Deepthought installation and configuration

Talos
1. Talos installation
2. Kubernetes installation
Rook Ceph
1. Rook operator installation
2. Rook Ceph cluster installation
Linkerd service mesh and Gateway API
1. Gateway API installation
2. Gateways, HTTPRoutes and Policy Attachments
Useful debugging commands

Deepthought is my new homelab cluster, running Kubernetes on Talos, with Rook for Ceph storage. It runs on old machines and laptops, bare metal, with either Kubevirt or Kata Containers for virtualization.

Kubernetes nodes don't live in VMs, because there is no need for virtual isolation (this is not a managed Kubernetes service, but a cluster over my own compute resources).

Currently, the cluster consists three nodes, one being the control plane. I plan to add more nodes later, and have a three-nodes control plane. Currently, the control plane also runs the Etcd cluster, and is schedulableable for workloads.

The machines will be referred by their node name and private IP addresses, as:

Gateway router, IP: 192.168.1.1
Node name: talos-cp1-zaphod, IP: 192.168.1.32
Node name: talos-work1-trillian, IP: 192.168.1.24
Node name: talos-work2-marvin, IP: 192.168.1.48

Each machine has one SSD for the OS, and one or more HDDs for data storage. The SSDs are used for the OS and Kubernetes system static pods, while the HDDs are used for Rook Ceph OSDs.

Talos

In the beginning the Universe was created. This has made a lot of people very angry and been widely regarded as a bad move.

Douglas Adams, The Hitchhiker's Guide to the Galaxy

Talos is a Linux distribution designed for running Kubernetes clusters. It immutable, managed declaratively and remotely, and secure through its minimalism (~10 binaries, ~10 running processes).

Talos installation

Retrieve the ISO image from the v1.10.3 release. Do NOT use ventoy to boot the ISO, as it is incompatible with Talos (this took ~2h debug).

Boot the ISO on the machine that will serve as the first control plane node. Retrieve its IP if DHCP or statis IP is configured - else set its IP.
In my case, I configured statis IP allocation based on the MAC address of the machines. That means the network interface will always get the same IP address, even across reboots/outages.

Once the control plane is booted, generate and retrieve the Talos configuration file. I named it "deepthought" but this name is only local to your laptop.

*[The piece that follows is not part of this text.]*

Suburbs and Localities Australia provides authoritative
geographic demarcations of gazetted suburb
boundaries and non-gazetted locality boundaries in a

talosctl gen config deepthought https://192.168.1.32:6443

This generates three files:

talosconfig, for accessing the cluster.
controlplane.yaml, the declarative file generated with happy defaults to install a control plane node.
worker.yaml, the declarative file generated with happy defaults to install a worker node.

Since controlplane.yaml was generated from the (ISO-) booted controlplane, that means the configuration is going to work. You may review it, mainly on the disks and network side. It was OK for me, installing the OS on the SSD.

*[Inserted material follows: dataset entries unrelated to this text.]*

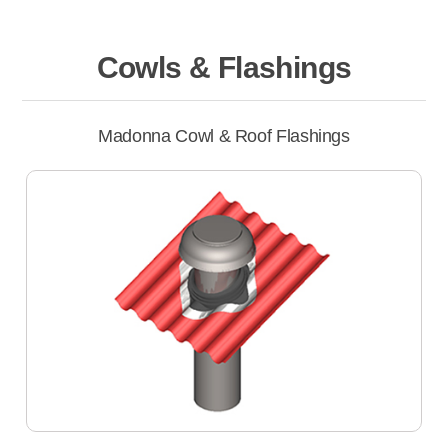
Cowls & Flashings
Madonna Cowl & Roof Flashings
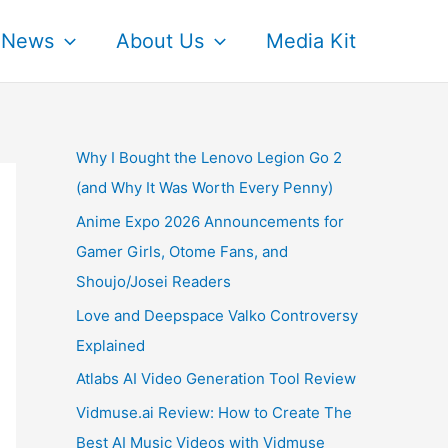
News
About Us
Media Kit
Why I Bought the Lenovo Legion Go 2
(and Why It Was Worth Every Penny)
Anime Expo 2026 Announcements for
Gamer Girls, Otome Fans, and
Shoujo/Josei Readers
Love and Deepspace Valko Controversy
Explained
Atlabs AI Video Generation Tool Review
Vidmuse.ai Review: How to Create The
Best AI Music Videos with Vidmuse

We may now apply the configuration, to install Talos on the first control plane node:

talosctl apply-config --insecure -n 192.168.1.32 --file controlplane.yaml

Note that port 50000 must be available for TCP. This is usually the case.

The OS will reboot and you can remove the USB. The Talos (and future Kubernetes) control plane is now installed on the machine, the machine will now boot to Talos on reboot.

Boot the other machines (worker nodes) the same way. When the ISO is booted, deploy the worker node configuration (make sure it fits the disk configuration and network configuration):

talosctl apply-config --insecure -n 192.168.1.48 --file worker.yaml

talosctl apply-config --insecure -n 192.168.1.24 --file worker.yaml

Let's run a few tests to ensure the Talos nodes are up and running correctly (a Talos dashboard also shows on the machines screens).

Get talos version on the machines:

talosctl --talosconfig=./talosconfig --nodes 192.168.1.32 -e 192.168.1.32 version

talosctl --talosconfig=./talosconfig --nodes 192.168.1.48 -e 192.168.1.48 version

talosctl --talosconfig=./talosconfig --nodes 192.168.1.24 -e 192.168.1.24 version

A few explanations of the commands:

We must specify the talosconfig file, as Talos machines are not reachable through SSH, but through the Talos API, that is configured with generated TLS certificates. Note that the root CA has an expiration date of 1 year.
Nodes and endpoints: Talos uses machines as "endpoints" to access other machines, the "nodes", on which we wish to run the commands.

Kubernetes installation

Now, we can proceed to bootstrap the Kubernetes cluster from the control plane node:

talosctl bootstrap --nodes 192.168.1.32 --endpoints 192.168.1.32 --talosconfig=./talosconfig

This will also deploy an etcd cluster on the control plane node, and configure the Kubernetes API server to use it.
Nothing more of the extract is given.